* About this task
Return each line of the data below unchanged, please.

+++ Extracted data +++

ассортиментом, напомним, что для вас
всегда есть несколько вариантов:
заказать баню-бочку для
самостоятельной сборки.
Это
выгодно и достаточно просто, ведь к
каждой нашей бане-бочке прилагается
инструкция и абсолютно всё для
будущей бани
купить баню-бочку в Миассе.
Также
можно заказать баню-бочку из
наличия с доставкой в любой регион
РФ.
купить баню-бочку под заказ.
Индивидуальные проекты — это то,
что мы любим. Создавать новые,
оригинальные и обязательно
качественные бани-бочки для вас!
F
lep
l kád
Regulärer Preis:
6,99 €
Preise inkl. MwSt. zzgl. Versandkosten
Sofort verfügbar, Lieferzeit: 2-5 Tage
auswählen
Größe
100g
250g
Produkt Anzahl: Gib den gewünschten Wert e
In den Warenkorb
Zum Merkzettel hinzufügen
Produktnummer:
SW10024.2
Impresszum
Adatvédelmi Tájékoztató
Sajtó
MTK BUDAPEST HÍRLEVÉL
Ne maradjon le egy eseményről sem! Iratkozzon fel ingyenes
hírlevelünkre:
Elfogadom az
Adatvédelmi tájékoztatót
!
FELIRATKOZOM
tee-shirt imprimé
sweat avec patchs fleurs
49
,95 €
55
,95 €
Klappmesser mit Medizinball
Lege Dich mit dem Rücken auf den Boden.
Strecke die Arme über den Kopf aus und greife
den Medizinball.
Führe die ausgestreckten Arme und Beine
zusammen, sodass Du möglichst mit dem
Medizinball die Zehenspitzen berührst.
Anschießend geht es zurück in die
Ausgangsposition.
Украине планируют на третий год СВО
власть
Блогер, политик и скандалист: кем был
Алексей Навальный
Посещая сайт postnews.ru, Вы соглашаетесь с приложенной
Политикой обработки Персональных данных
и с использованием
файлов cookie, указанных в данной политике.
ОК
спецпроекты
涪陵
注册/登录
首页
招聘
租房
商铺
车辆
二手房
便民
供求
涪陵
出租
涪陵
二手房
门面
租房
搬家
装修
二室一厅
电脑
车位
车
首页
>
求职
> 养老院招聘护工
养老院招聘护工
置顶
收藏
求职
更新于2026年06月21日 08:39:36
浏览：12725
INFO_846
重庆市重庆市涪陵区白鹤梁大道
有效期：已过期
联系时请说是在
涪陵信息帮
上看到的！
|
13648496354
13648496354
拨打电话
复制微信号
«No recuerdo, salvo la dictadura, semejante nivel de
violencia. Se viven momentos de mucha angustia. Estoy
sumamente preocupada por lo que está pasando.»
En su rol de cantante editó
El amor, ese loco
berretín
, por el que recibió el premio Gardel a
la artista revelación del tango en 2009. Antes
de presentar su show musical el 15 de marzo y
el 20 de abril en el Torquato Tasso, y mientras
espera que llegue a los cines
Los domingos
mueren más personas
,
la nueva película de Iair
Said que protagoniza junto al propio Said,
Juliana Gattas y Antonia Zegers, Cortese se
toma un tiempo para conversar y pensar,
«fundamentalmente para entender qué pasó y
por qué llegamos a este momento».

+++

* Response area
ассортиментом, напомним, что для вас
всегда есть несколько вариантов:
заказать баню-бочку для
самостоятельной сборки.
Это
выгодно и достаточно просто, ведь к
каждой нашей бане-бочке прилагается
инструкция и абсолютно всё для
будущей бани
купить баню-бочку в Миассе.
Также
можно заказать баню-бочку из
наличия с доставкой в любой регион
РФ.
купить баню-бочку под заказ.
Индивидуальные проекты — это то,
что мы любим. Создавать новые,
оригинальные и обязательно
качественные бани-бочки для вас!
F
lep
l kád
Regulärer Preis:
6,99 €
Preise inkl. MwSt. zzgl. Versandkosten
Sofort verfügbar, Lieferzeit: 2-5 Tage
auswählen
Größe
100g
250g
Produkt Anzahl: Gib den gewünschten Wert e
In den Warenkorb
Zum Merkzettel hinzufügen
Produktnummer:
SW10024.2
Impresszum
Adatvédelmi Tájékoztató
Sajtó
MTK BUDAPEST HÍRLEVÉL
Ne maradjon le egy eseményről sem! Iratkozzon fel ingyenes
hírlevelünkre:
Elfogadom az
Adatvédelmi tájékoztatót
!
FELIRATKOZOM
tee-shirt imprimé
sweat avec patchs fleurs
49
,95 €
55
,95 €
Klappmesser mit Medizinball
Lege Dich mit dem Rücken auf den Boden.
Strecke die Arme über den Kopf aus und greife
den Medizinball.
Führe die ausgestreckten Arme und Beine
zusammen, sodass Du möglichst mit dem
Medizinball die Zehenspitzen berührst.
Anschießend geht es zurück in die
Ausgangsposition.
Украине планируют на третий год СВО
власть
Блогер, политик и скандалист: кем был
Алексей Навальный
Посещая сайт postnews.ru, Вы соглашаетесь с приложенной
Политикой обработки Персональных данных
и с использованием
файлов cookie, указанных в данной политике.
ОК
спецпроекты
涪陵
注册/登录
首页
招聘
租房
商铺
车辆
二手房
便民
供求
涪陵
出租
涪陵
二手房
门面
租房
搬家
装修
二室一厅
电脑
车位
车
首页
>
求职
> 养老院招聘护工
养老院招聘护工
置顶
收藏
求职
更新于2026年06月21日 08:39:36
浏览：12725
INFO_846
重庆市重庆市涪陵区白鹤梁大道
有效期：已过期
联系时请说是在
涪陵信息帮
上看到的！
|
13648496354
13648496354
拨打电话
复制微信号
«No recuerdo, salvo la dictadura, semejante nivel de
violencia. Se viven momentos de mucha angustia. Estoy
sumamente preocupada por lo que está pasando.»
En su rol de cantante editó
El amor, ese loco
berretín
, por el que recibió el premio Gardel a
la artista revelación del tango en 2009. Antes
de presentar su show musical el 15 de marzo y
el 20 de abril en el Torquato Tasso, y mientras
espera que llegue a los cines
Los domingos
mueren más personas
,
la nueva película de Iair
Said que protagoniza junto al propio Said,
Juliana Gattas y Antonia Zegers, Cortese se
toma un tiempo para conversar y pensar,
«fundamentalmente para entender qué pasó y
por qué llegamos a este momento».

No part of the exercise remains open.